Après tout, l’on comprend bien, lorsqu’on observe la monstrueuse politiqueSystème qu’il alimente en automate inconscient et l’agression qu’il nourrit partout, que Trump, que le DeepState veut détruire absolument, est lui-même un des employés et de producteurs les plus zélés du DeepState-devenu-ShalowState. Cet emblème du populisme, donc de la révolte populaire, – et il est encore utile (antiSystème) en étant cela, – est aussi et plus que jamais l’accélérateur de la machine à broyer les peuples et à alimenter les désordres dont sa propre puissance pâtit en premier, du Venezuela, au Golan et à l’Iran pour le temps courant.

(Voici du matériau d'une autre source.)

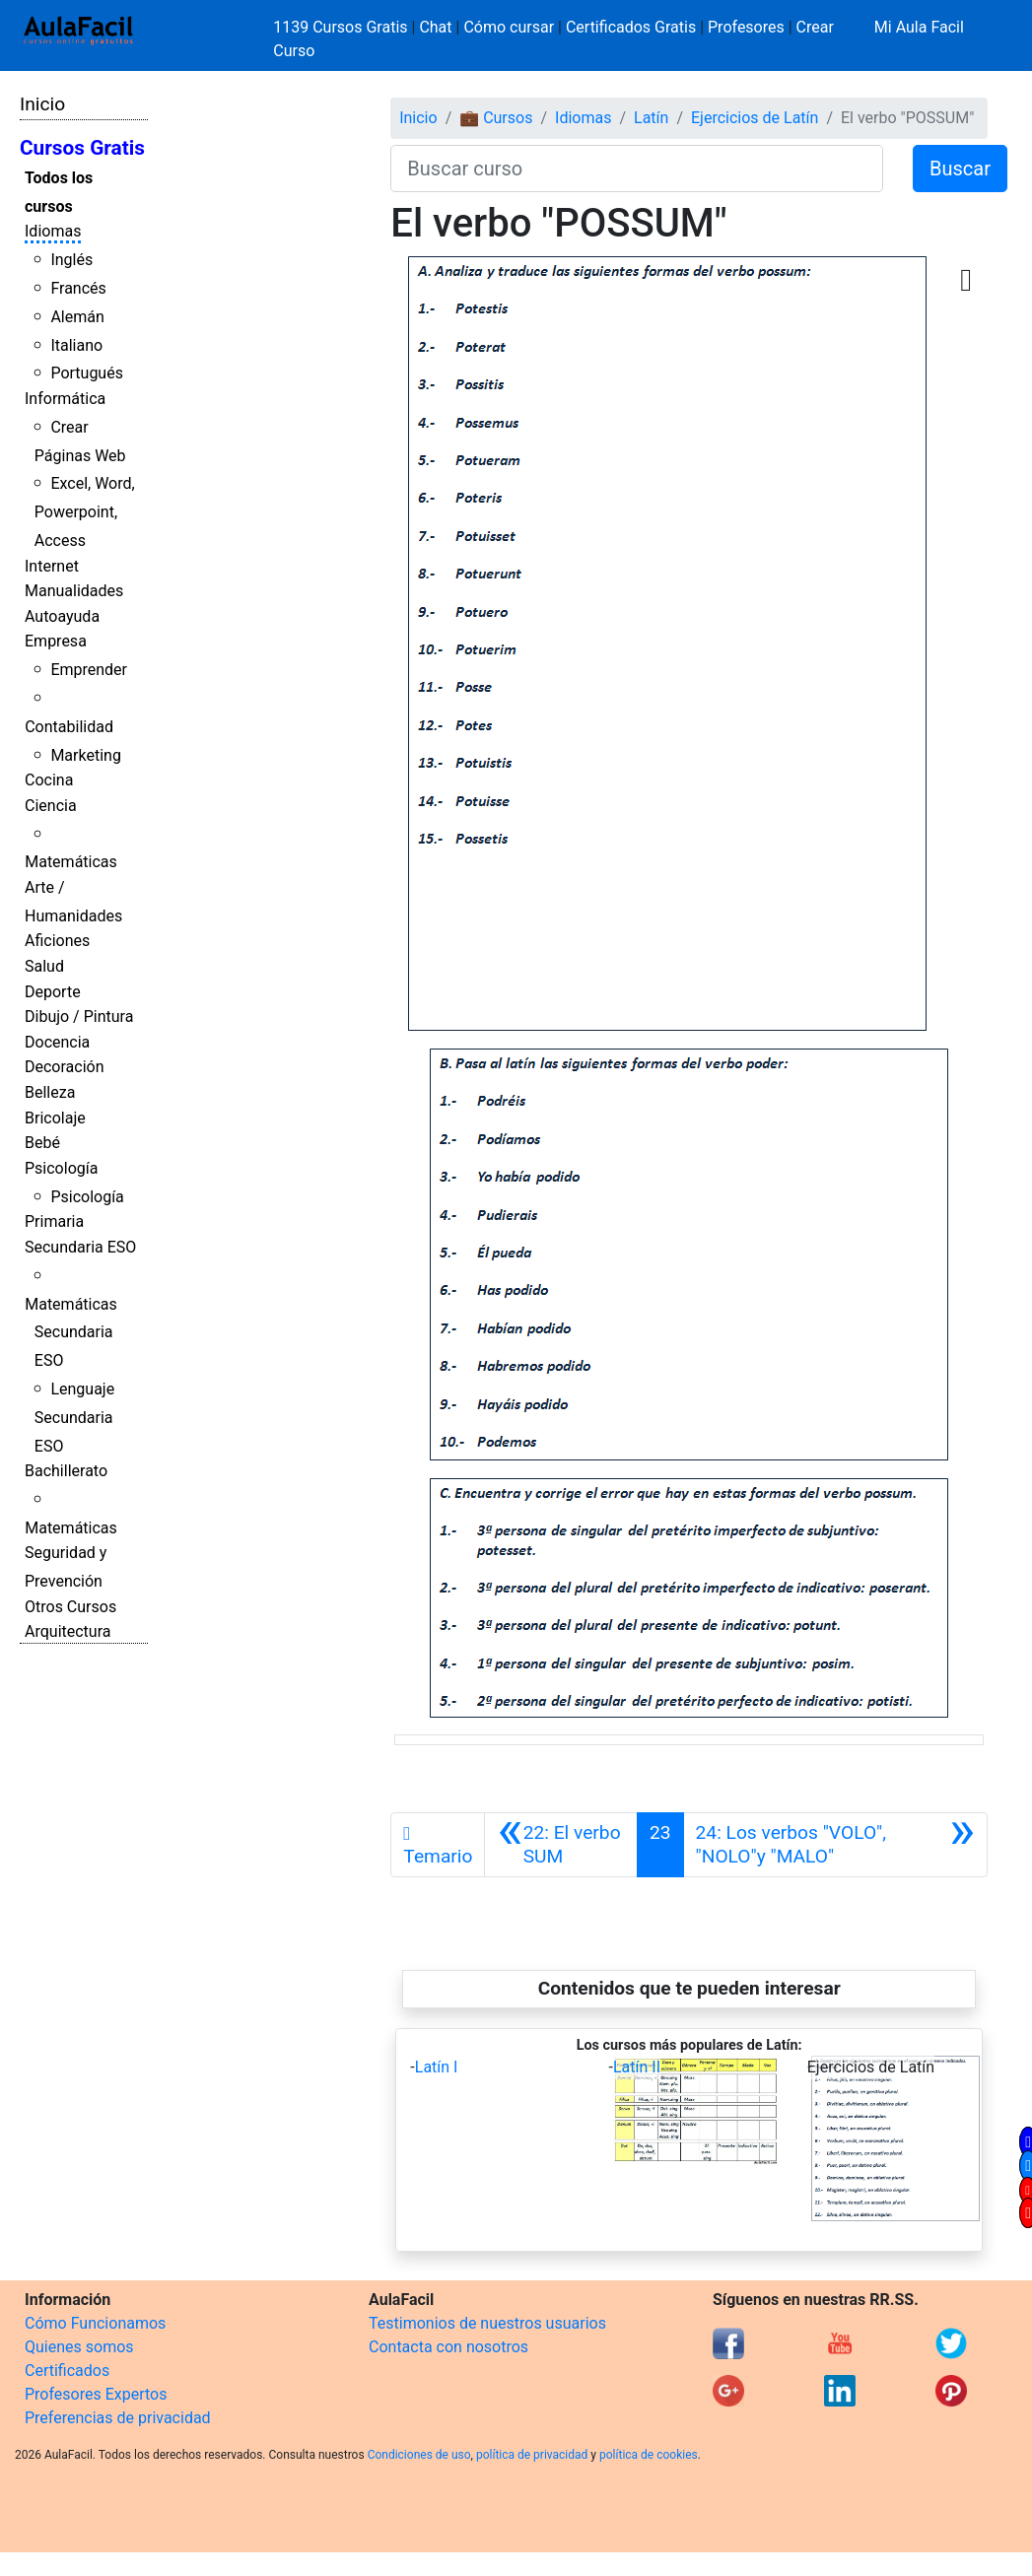  Describe the element at coordinates (66, 1470) in the screenshot. I see `Bachillerato` at that location.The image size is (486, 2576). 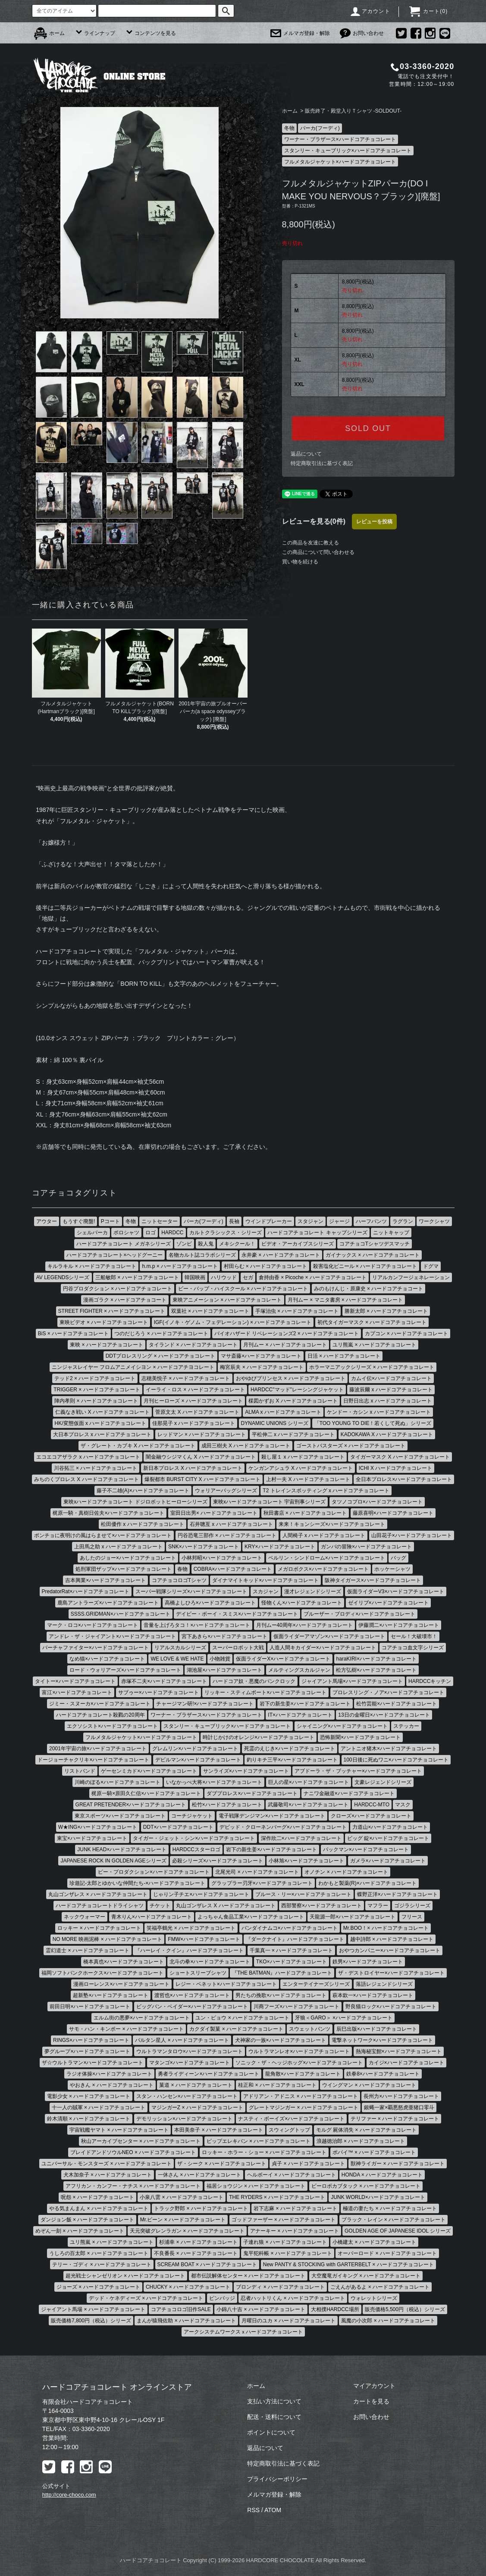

Il est l’“en-même-temps” de l’autre, maître du désordre et des horloges devenues dingues, du ridicule, de l’impudence et de l’autodestruction. Plus rien de cohérent ne caractérise cet esprit du Mal, – le DeepState-devenu-ShalowState, le mythe devenu caricature, la puissance terrible et cachée devenue l’impuissance affichée et futile de l’autodestruction, – la Bête hurlante et ricanante, et ridicule, et fascinée par l’entropisation du monde et d’elle-même.

 

Note

(*) Les mythes que Trump a mis au grand jour selon Bacevich sont les suivants, tous contredits et découverts comme de purs simulacres à l’occasion du désordre occasionné par l’arrivée de Trump :

« Mythe n°1 : Le but du gouvernement est de promouvoir le bien commun. 
 Mythe n°2 : La bonne gouvernance suppose la responsabilité financière.
 Mythe n°3 : La justice est aveugle.
 Mythe n°4 : Les “sages” sont vraiment sages.
 Mythe n°5 : Le golfe Persique est un intérêt vital pour la sécurité nationale des États-Unis.
 Mythe n°6 : Les perspectives d'une paix israélo-palestinienne dépendent du rôle d'honnête médiateur joué par Washington.
 Mythe n°7 : La guerre est la continuation de la politique par d'autres moyens
. »

(Dans le mythe n°2, la “responsabilité financière” suppose l’absence de dette.
 Dans le mythe n°3, la justice “aveugle” signifie sa volonté de s’en tenir aux seuls faits, sans attention aux intérêts et aux idéologies qui veulent la corrompre.
 Dans le mythe n°4, le mot “les sages” renvoie à l’expression “Wise Men” [hommes sages] qui fut utilisée comme titre du livre de Walter Isaacson et Evans Thomas pour désigner sept conseillers, ministres et hauts fonctionnaires de la sécurité nationale qui mirent en place et développèrent la première politique US [dite de containment] vis-à-vis de l’URSS jusqu’à la détente des années 1965-1970. L’expression est devenue générique pour désigner des dirigeants US de la sécurité nationale à la fois fermes et prudents, gardant des forces armées importantes mais recherchant le dialogue. Aucun dirigeant US depuis au moins 9/11 ne peut prétendre à cette “sagesse” dans la conduite de la politique hégémoniste des USA. Le personnel de sécurité nationale qui entoure Trump est, par comparaison, d’une effrayante bassesse et d’une singulière médiocrité, – excellents serviteurs du DeepState-devenu-ShallowState.
 Dans le mythe n°7, on comprend tout simplement que la politique, avec toutes ses nuances, – diplomatie, dialogue, respect de la légalité reconnue par tous, – n’existe plus, que la recherche effrénée de la guerre est désormais la seule expression des relations de sécurité nationale.)